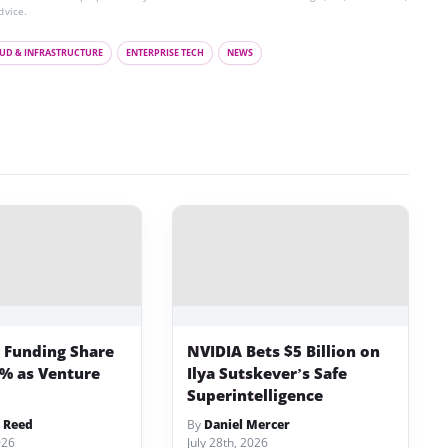
dvice.
UD & INFRASTRUCTURE
ENTERPRISE TECH
NEWS
p Funding Share
NVIDIA Bets $5 Billion on
3% as Venture
Ilya Sutskever’s Safe
Superintelligence
 Reed
By
Daniel Mercer
026
July 28th, 2026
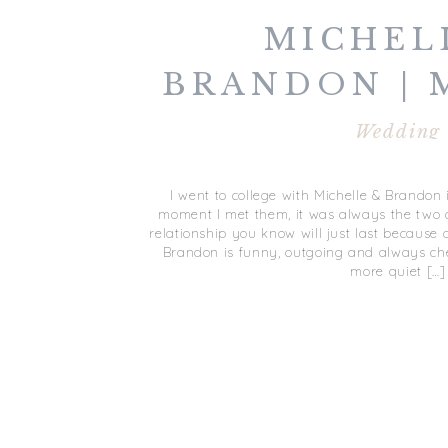
MICHEL
BRANDON | 
| DUCK 
Wedding
COUNTRY 
I went to college with Michelle & Brandon 
DUCK,
moment I met them, it was always the two o
relationship you know will just last because 
Brandon is funny, outgoing and always che
more quiet […]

★ ★ ★

Only the lines from the one containing "NVIDIA Bets $5 Billion on" through the final line of the data are to be written out, exactly as they stand and without pictures.

NVIDIA Bets $5 Billion on
3% as Venture
Ilya Sutskever’s Safe
Superintelligence
 Reed
By
Daniel Mercer
026
July 28th, 2026
MICHEL
BRANDON | 
| DUCK 
Wedding
COUNTRY 
I went to college with Michelle & Brandon 
DUCK,
moment I met them, it was always the two o
relationship you know will just last because 
Brandon is funny, outgoing and always che
more quiet […]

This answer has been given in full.